Ушли на ИТК в 12 часов дня, когда навели мост и немного спала вода. Идти было очень тяжело – невозможная грязь. По дороге полусъеденные ялдашами77 павшие лошади. Там и сям попадались мертвецы. 1 русский – это все без вести пропавшие.
В ИТК пришли в 5 часов вечера. К этому времени погода резко изменилась. Стало морозить. Пошел снег, и к утру снова наступила зима. Ночевать пришлось в ужасных условиях. В хате, рассчитанной на 3–5 человек, помещалось не меньше 80 человек. Я всю ночь не спал и провел стоя. Набрался вшей.
Вечером все, вместе с капитаном пели казацкие песни и очень хорошие. Сегодня меня назначили писарем эскадрона, и я провел день за работой, хотя работать было негде.
Плохо с хлебом.
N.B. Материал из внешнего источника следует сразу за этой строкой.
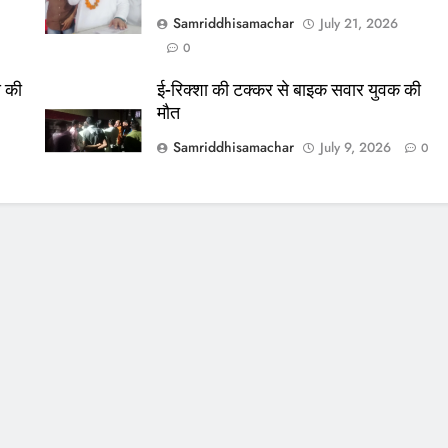
Samriddhisamachar
July 21, 2026
0
स की
ई-रिक्शा की टक्कर से बाइक सवार युवक की
मौत
Samriddhisamachar
July 9, 2026
0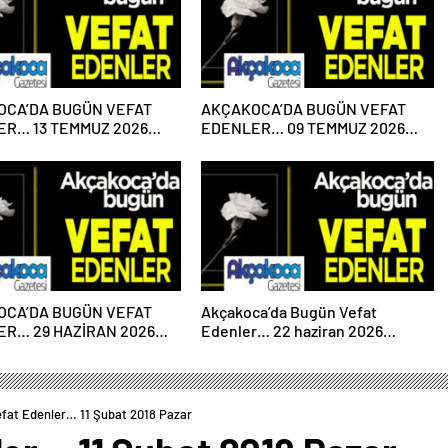
OCA’DA BUGÜN VEFAT
AKÇAKOCA’DA BUGÜN VEFAT
R… 13 TEMMUZ 2026
EDENLER… 09 TEMMUZ 2026
ESİ
PERŞEMBE
OCA’DA BUGÜN VEFAT
Akçakoca’da Bugün Vefat
R… 29 HAZİRAN 2026
Edenler… 22 haziran 2026
ESİ
Pazartesi
fat Edenler… 11 Şubat 2018 Pazar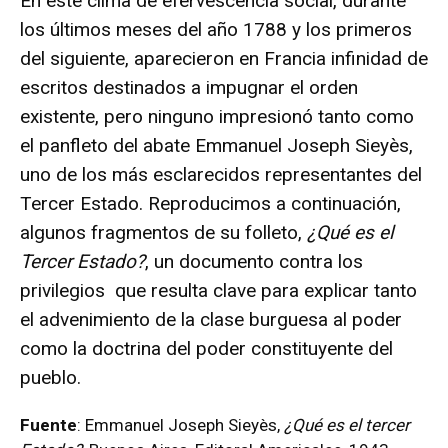
En este clima de efervescencia social, durante
los últimos meses del año 1788 y los primeros
del siguiente, aparecieron en Francia infinidad de
escritos destinados a impugnar el orden
existente, pero ninguno impresionó tanto como
el panfleto del abate Emmanuel Joseph Sieyès,
uno de los más esclarecidos representantes del
Tercer Estado. Reproducimos a continuación,
algunos fragmentos de su folleto,
¿Qué es el
Tercer Estado?
, un documento contra los
privilegios que resulta clave para explicar tanto
el advenimiento de la clase burguesa al poder
como la doctrina del poder constituyente del
pueblo.
Fuente
: Emmanuel Joseph Sieyès,
¿Qué es el tercer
Его нет. Едим суп без хлеба.
На прощанье в Крепостной я заходил к Анне Ивановне Олех. Она сказала, что приходил Подольский и с ним еще 4 человека. Пошли в тыл.
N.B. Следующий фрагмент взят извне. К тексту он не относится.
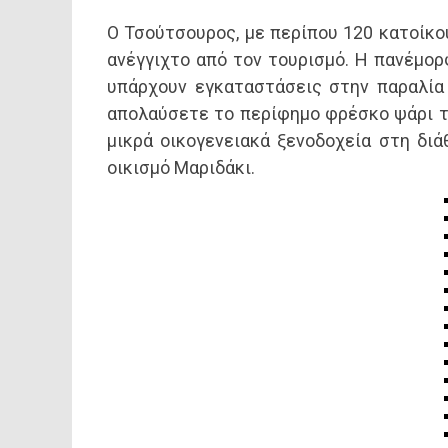
Ο Τσούτσουρος, με περίπου 120 κατοίκου
ανέγγιχτο από τον τουρισμό. Η πανέμορ
υπάρχουν εγκαταστάσεις στην παραλία 
απολαύσετε το περίφημο φρέσκο ​​ψάρι 
μικρά οικογενειακά ξενοδοχεία στη δι
οικισμό Μαριδάκι.
394,24
201
Έκταση (km²)
Έτος Ίδρυσ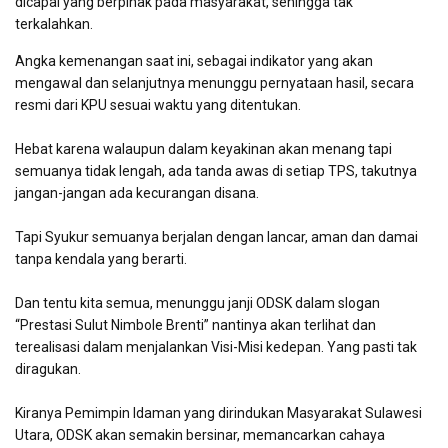
dicapai yang berpihak pada masyarakat, sehingga tak
terkalahkan.
Angka kemenangan saat ini, sebagai indikator yang akan
mengawal dan selanjutnya menunggu pernyataan hasil, secara
resmi dari KPU sesuai waktu yang ditentukan.
Hebat karena walaupun dalam keyakinan akan menang tapi
semuanya tidak lengah, ada tanda awas di setiap TPS, takutnya
jangan-jangan ada kecurangan disana.
Tapi Syukur semuanya berjalan dengan lancar, aman dan damai
tanpa kendala yang berarti.
Dan tentu kita semua, menunggu janji ODSK dalam slogan
“Prestasi Sulut Nimbole Brenti” nantinya akan terlihat dan
terealisasi dalam menjalankan Visi-Misi kedepan. Yang pasti tak
diragukan.
Kiranya Pemimpin Idaman yang dirindukan Masyarakat Sulawesi
Utara, ODSK akan semakin bersinar, memancarkan cahaya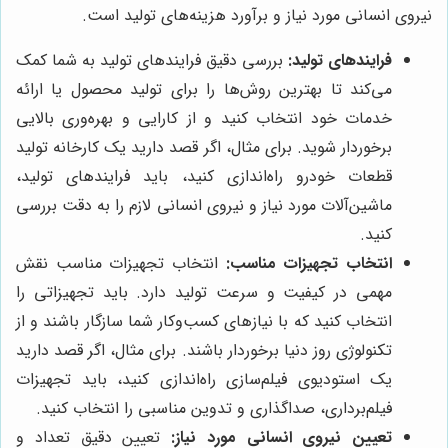
نیروی انسانی مورد نیاز و برآورد هزینه‌های تولید است.
فرایندهای تولید:
بررسی دقیق فرایندهای تولید به شما کمک
می‌کند تا بهترین روش‌ها را برای تولید محصول یا ارائه
خدمات خود انتخاب کنید و از کارایی و بهره‌وری بالایی
برخوردار شوید. برای مثال، اگر قصد دارید یک کارخانه تولید
قطعات خودرو راه‌اندازی کنید، باید فرایندهای تولید،
ماشین‌آلات مورد نیاز و نیروی انسانی لازم را به دقت بررسی
کنید.
انتخاب تجهیزات مناسب:
انتخاب تجهیزات مناسب نقش
مهمی در کیفیت و سرعت تولید دارد. باید تجهیزاتی را
انتخاب کنید که با نیازهای کسب‌وکار شما سازگار باشند و از
تکنولوژی روز دنیا برخوردار باشند. برای مثال، اگر قصد دارید
یک استودیوی فیلم‌سازی راه‌اندازی کنید، باید تجهیزات
فیلم‌برداری، صداگذاری و تدوین مناسبی را انتخاب کنید.
تعیین نیروی انسانی مورد نیاز:
تعیین دقیق تعداد و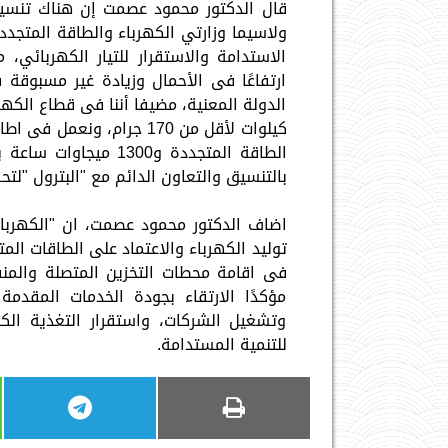
قال الدكتور محمود عصمت إن هناك تنسيق
ولاسيما وزارتي الكهرباء والطاقة المتجددة
الاستدامة والاستقرار للتيار الكهربائ
ارتفاعًا فى الأحمال وزيادة غير مسبوق
الدولة المعنية، مضيفا أننا فى قطاع الكه
الطاقة المتجددة و300
بالتنسيق والتعاون الدائم مع "البترول "لتح
اضاف الدكتور محمود عصمت، ان "الكهرباء 
توليد الكهرباء والاعتماد على الطاقات ال
فى اقامة محطات التخزين المتصلة والمنف
مؤكدًا الارتقاء بجودة الخدمات المقدمة
وتشغيل الشركات، واستقرار التغذية الكه
للتنمية المستدامة.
Возможно, сегодня по радио сообщили, что освободили Воронеж, Нижний и Средний Дон и что наши войска уже под Ростовом.
Наступил вечер. Спать опять негде.
30 января 1943 г.
Вчера вечером и сегодня в 3 часа утра наша часть отправилась в станицу Ставропольскую, ближе к фронту. Часть 2‑го эскадрона, и в том числе я, как писарь, оставлены в ИТК. Не знаю, хуже ли это или лучше. В связи с отъездом мне приказано было не спать и разбудить начальника к 3 часам. В страшной тесноте, полусидя, полустоя, при слабом свете коптилки читал «Белый клык» Дж. Лондона. Я давно думал, вспоминая произведения Лондона, что гитлеровская теория всесильной личности во многом взята от Лондона78, а теперь, перечитывая «Белый клык», в этом убедился. Выживает только сильный, сильный уничтожает слабого, свое господство он устанавливает путем уничтожения подчиненных, война – это закон жизни, врага надо деморализовать и подавить всеми средствами – это закон зверей Лондона, это мораль гитлеровцев.